La vigilancia de la tía fue redoblada y las salidas a la calle disminuidas, pero nada paraba la constancia de Armando, cualquier persona podría ser un mensajero, las cartas de amor iban y venían, la redacción no era la mejor, pero los sentimientos siempre fueron claros. Pronto el papel dejó de aguantar el peso y Armando pasó de las palabras a los hechos. En la última carta planteó una cita y una estrategia.
Rebeca esperó a que se apagaran todas las luces de su casa, sin hacer ruido se cambió de ropa, se maquilló y se arregló como nunca, no había terminado de perfumarse cuando escuchó un pequeño golpeteo en su ventana, corrió la cortina y encontró del otro lado una sonrisa cómplice.
A partir de ese día, Rebeca y Armando siguieron viéndose a escondidas, en la oscuridad de la noche. Armando se escurría por la plaza del pueblo hasta internarse en el frondoso jardín de Rebeca. El golpeteo en la ventana detenía por unos segundos el corazón de Rebeca que se desbocaba luego cuando corría la cortina.
Por la celosía abierta, se juntaban un tanto incómodas, sus manos. Armando aprendió a acariciar las manos de Rebeca con una delicadeza que antes no conocía, memorizó cada uno de sus detalles, tanto que podía dibujarlas con los ojos cerrados.
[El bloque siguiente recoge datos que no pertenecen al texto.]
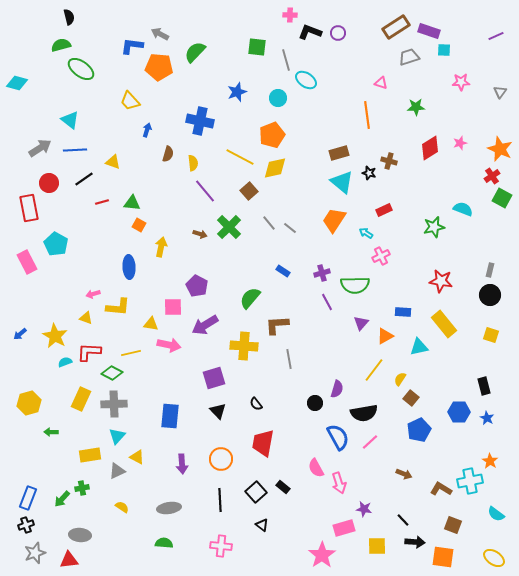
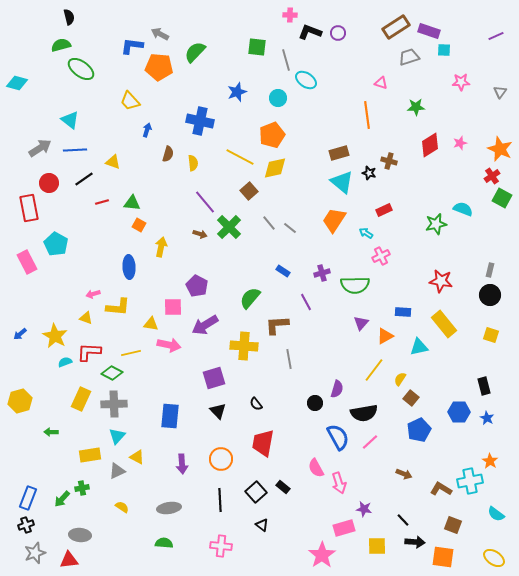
red diamond at (430, 148): moved 3 px up
purple line at (205, 191): moved 11 px down
green star at (434, 227): moved 2 px right, 3 px up
purple line at (327, 302): moved 21 px left
yellow hexagon at (29, 403): moved 9 px left, 2 px up
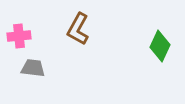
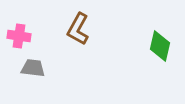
pink cross: rotated 15 degrees clockwise
green diamond: rotated 12 degrees counterclockwise
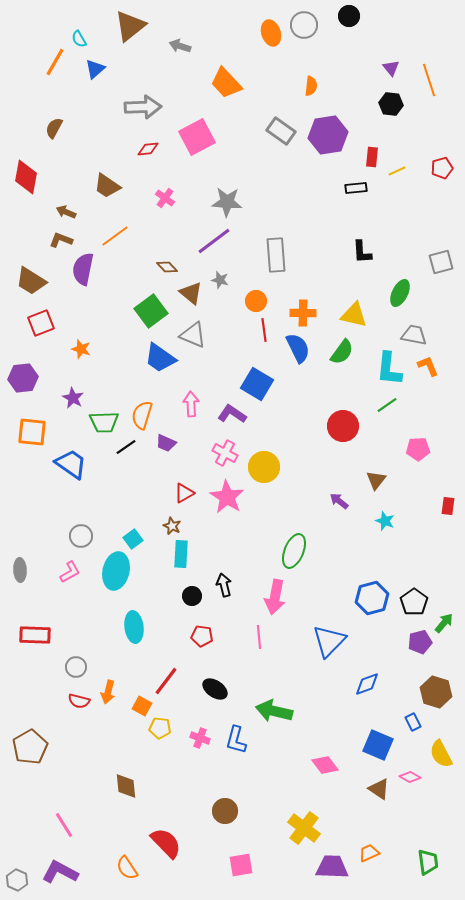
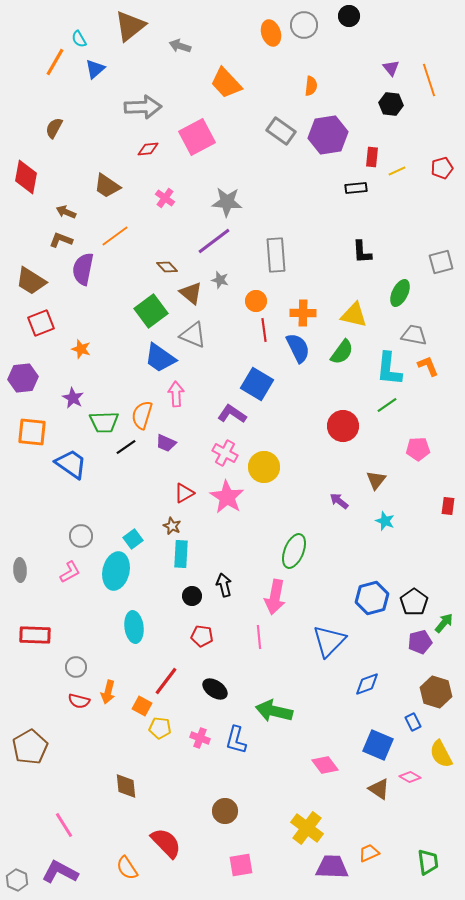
pink arrow at (191, 404): moved 15 px left, 10 px up
yellow cross at (304, 828): moved 3 px right
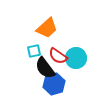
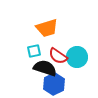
orange trapezoid: rotated 25 degrees clockwise
cyan circle: moved 1 px right, 1 px up
black semicircle: rotated 145 degrees clockwise
blue hexagon: rotated 10 degrees counterclockwise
Ella era feliz solo con la posibilidad del contacto, solo con saberse correspondida.
Así pasaron meses, conociéndose, contemplándose entre las rejas de las ventanas, contándose su vida a susurros, en la penumbra de la noche tomados de la mano.
Un golpe sordo los sobresaltó, Armando pudo ver la silueta de José, que se acercaba con un gran cuchillo en la mano.
Rebeca gritó primero a su padre para que no lo hiciera y luego a Armando para que escapara. Para Armando el tiempo se congeló, miró como José salía de la casa, el cuchillo afilado destellaba, pero ni siquiera se movió, vio su tono amenazante pero no escuchaba lo que le decía, de pronto el llanto de Rebeca que le rogaba que se fuera lo sacó de su limbo, con un movimiento involuntario le dio la espalda y empezó a caminar despacio, sin miedo, sin prisa. José se detuvo en el último momento, la rabia y el desconcierto por la actitud de Armando no lo dejaban pensar. Rebeca miró por la ventana como Armando se alejaba y ahí decidió que no lo perdería.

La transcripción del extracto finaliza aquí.